The Interstellar Traveler
On Permanence, Culture, and Why I Want My Work to Last
Sometimes I imagine someone in the distant future stumbling across one of my ceramic vessels, brushing away the dust, holding it up to the light. Would they see it as art? A ritual object? A cultural artifact from a world they can barely imagine? I hope so.
Because I do think of my work as cultural—not just personal. I’m not only expressing myself, I’m reflecting the time I live in, the currents that move through us all. At times, I feel like an antenna , the current of culture running through me. I pick up signals, reinterpret them, give them form. And in doing so, I contribute back to that same field I’m shaped by.
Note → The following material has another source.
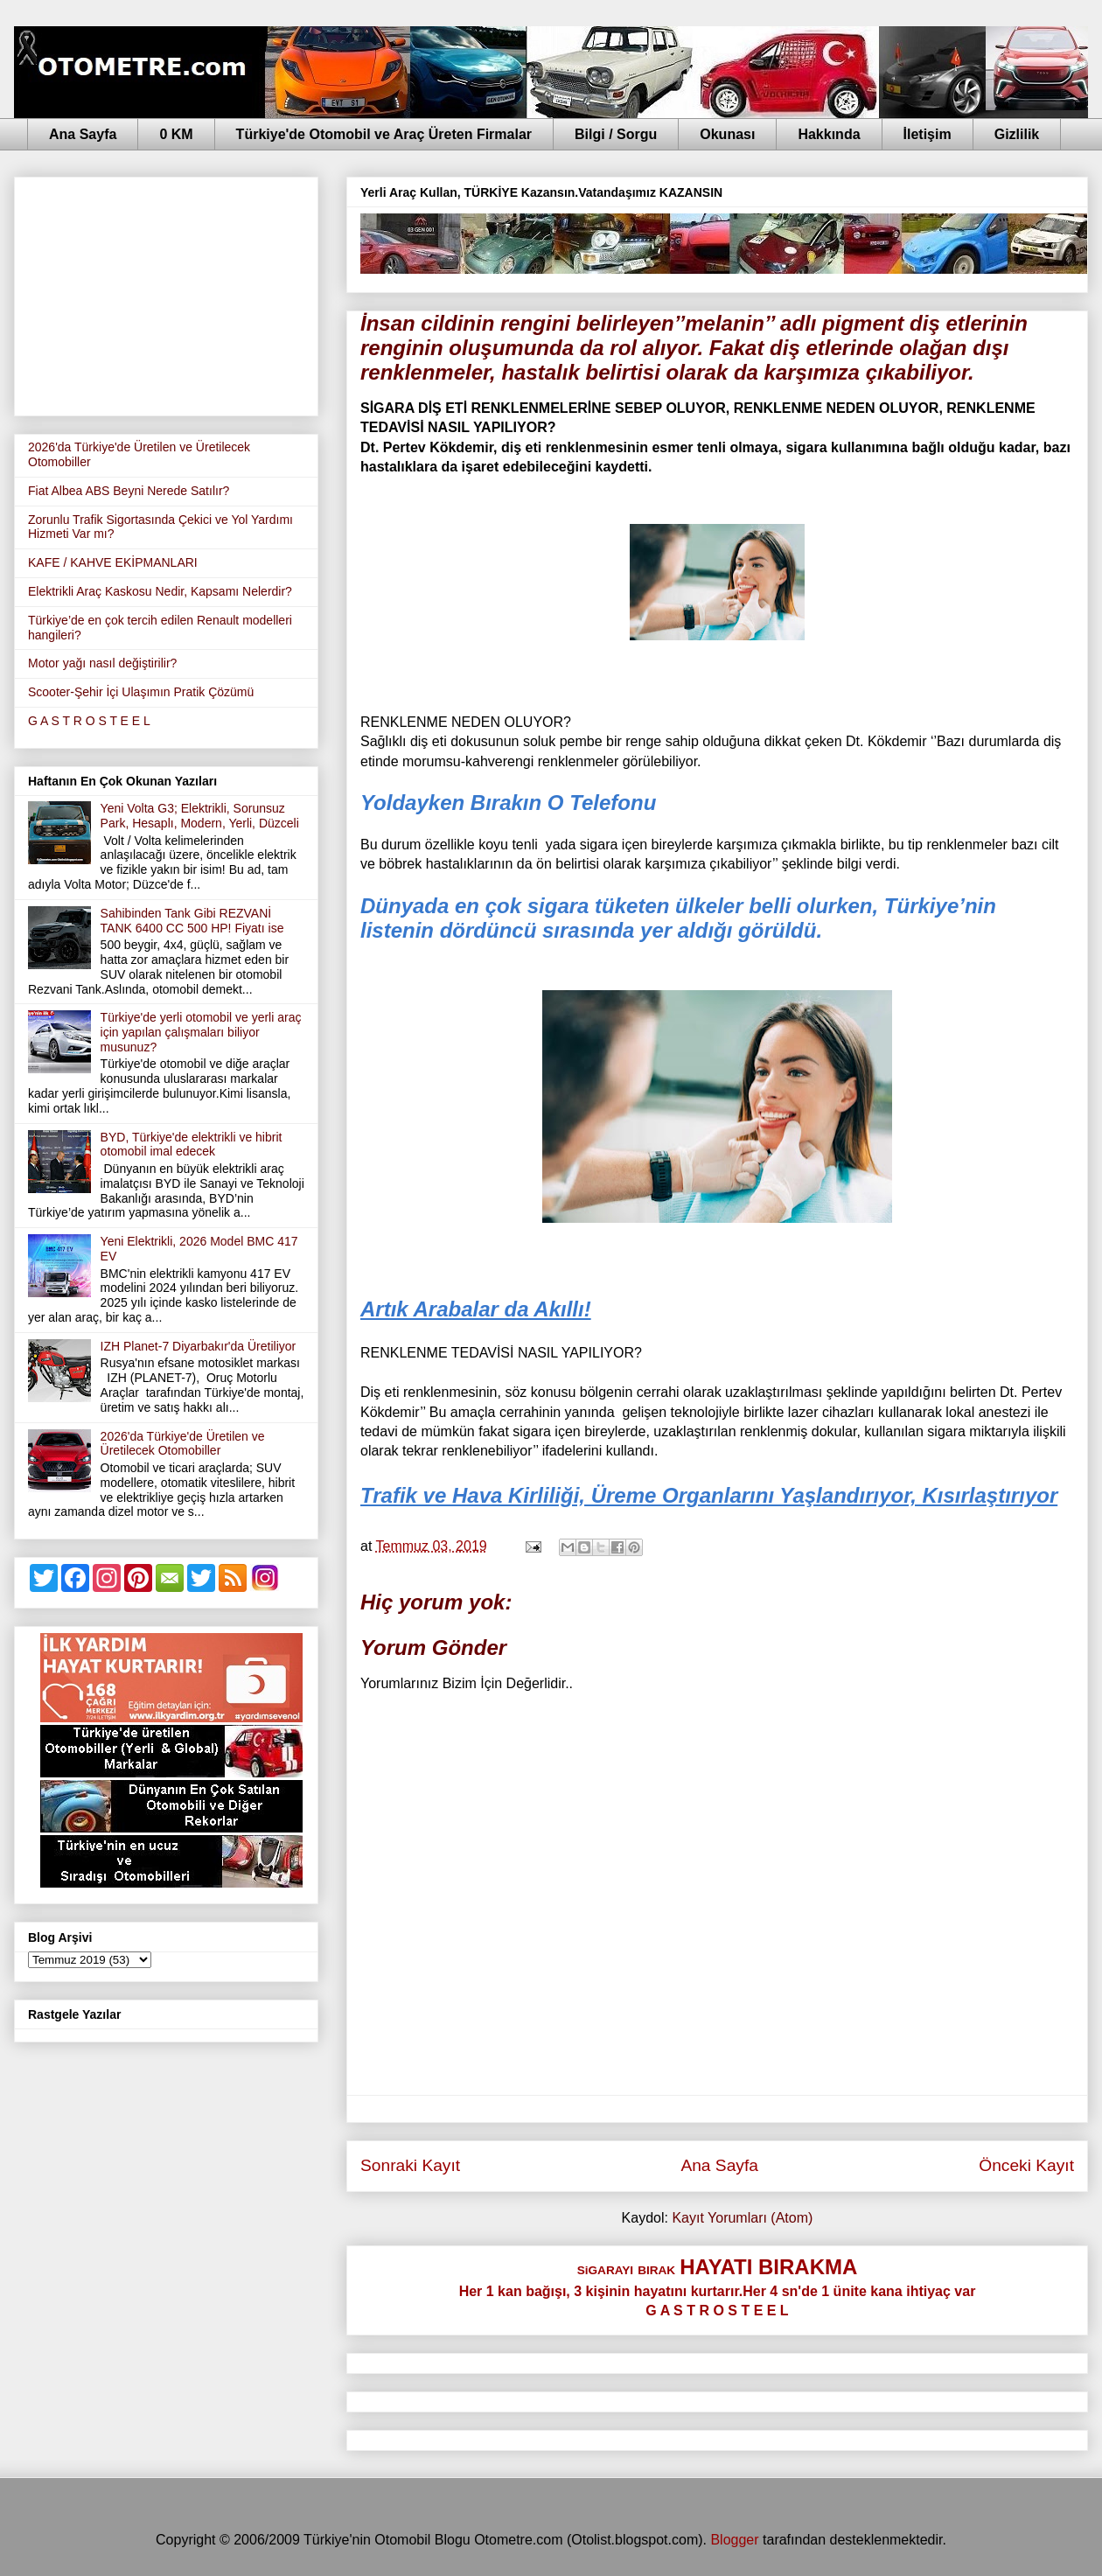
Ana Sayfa (82, 134)
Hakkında (829, 134)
That’s part of why permanence matters to me.
It’s not about fame or ego (yeah ego, of course, is always lurking around legacy). It’s about witness. About creating work that helps future humans—or whatever beings come next—understand something about who we were, what we loved, feared, reached for.
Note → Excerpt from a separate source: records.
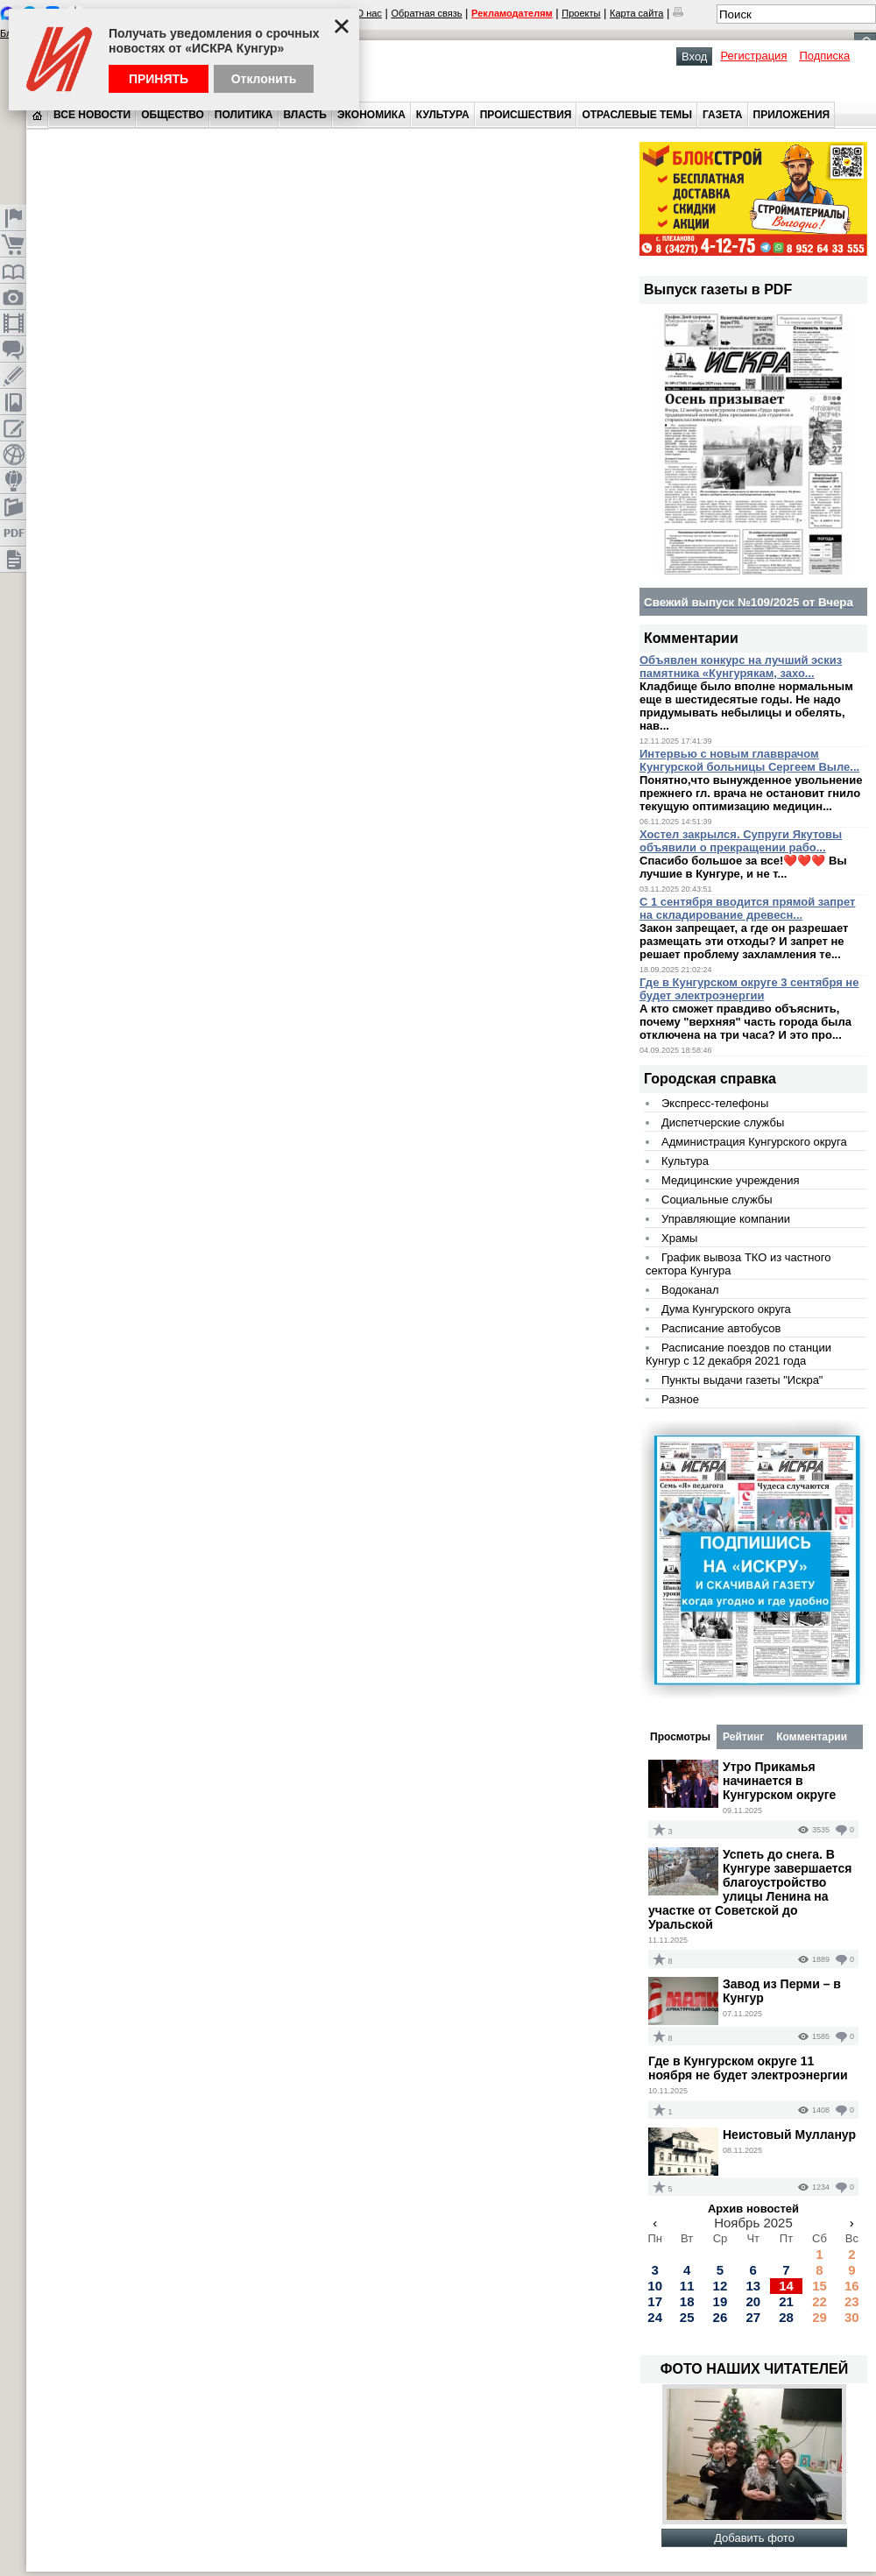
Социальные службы (717, 1199)
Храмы (679, 1238)
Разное (680, 1399)
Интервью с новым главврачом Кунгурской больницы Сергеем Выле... (749, 760)
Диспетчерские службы (722, 1122)
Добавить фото (754, 2537)
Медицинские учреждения (730, 1180)
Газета (722, 115)
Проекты (581, 13)
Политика (244, 115)
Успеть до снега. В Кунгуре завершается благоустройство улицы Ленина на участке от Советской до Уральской (749, 1889)
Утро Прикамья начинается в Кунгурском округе (779, 1781)
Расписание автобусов (721, 1328)
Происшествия (526, 115)
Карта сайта (636, 13)
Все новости (92, 115)
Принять (158, 79)
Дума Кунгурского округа (726, 1309)
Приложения (791, 115)
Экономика (371, 115)
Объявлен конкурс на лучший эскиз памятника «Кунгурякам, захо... (740, 666)
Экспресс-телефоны (714, 1103)
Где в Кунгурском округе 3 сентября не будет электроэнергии (748, 989)
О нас (369, 13)
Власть (305, 115)
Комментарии (811, 1737)
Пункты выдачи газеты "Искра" (742, 1380)
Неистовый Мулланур (789, 2135)
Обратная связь (426, 13)
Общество (172, 115)
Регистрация (753, 55)
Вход (694, 56)
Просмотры (680, 1737)
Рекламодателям (512, 13)
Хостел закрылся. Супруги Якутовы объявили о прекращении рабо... (740, 841)
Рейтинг (743, 1737)
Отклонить (264, 79)
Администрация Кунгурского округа (754, 1141)
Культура (443, 115)
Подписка (824, 55)
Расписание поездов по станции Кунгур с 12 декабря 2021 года (738, 1354)
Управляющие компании (725, 1218)
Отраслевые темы (637, 115)
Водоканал (690, 1289)
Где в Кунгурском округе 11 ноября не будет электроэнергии (748, 2068)
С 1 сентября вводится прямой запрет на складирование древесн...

I don’t have a belief in a conventional afterlife. I’m not counting on some cosmic second act. If there is reincarnation, it won’t be this version of me again—not with these hands, this history, this particular sensory aperture. This is it. This embodiment is the one I’ve got. And I want to say what I came here to say before I’m gone.
That’s why I work in clay—something ancient, something with memory. Something durable. Not because I want them in vaults, but because I want them to last. I want them to survive the amnesia of time.
I want my work to carry a signal.
Why I want Us to Make It
I didn’t expect this sculpture to say so much, but it’s been talking to me ever since I made it. I’ve been calling it The Interstellar Traveler. Maybe it’s a sentinel, or a witness. Maybe it’s us.
Humans are travelers—fragile, intelligent, imperfect creatures moving through a vast, cold, beautiful universe. And maybe we’re alone. Maybe we’re not. But either way, we have each other. And that has to mean something.
When I made this piece, I started thinking differently about legacy. It’s not just about me lasting. It’s about us. I want humanity to survive this perilous moment we’re living through. I want us to make it to the other side of whatever this is: climate crisis, ideological extremism, spiritual disconnection, the collapse of shared truths.
I hope we get somewhere better.
Somewhere we embrace difference instead of fearing it. Somewhere we look at the strange and alien and feel curiosity instead of terror. Somewhere we cultivate reverence for the cosmos, not dominance over it.
My work is a message in a bottle.
A ceramic one, maybe—meant to last. Meant to be found. Not because it carries answers, but because it might help future beings—whether human or otherwise—remember that we cared. That we tried. That we left behind not just destruction, but beauty. Symbols. Eyes that still look back, long after we’re gone.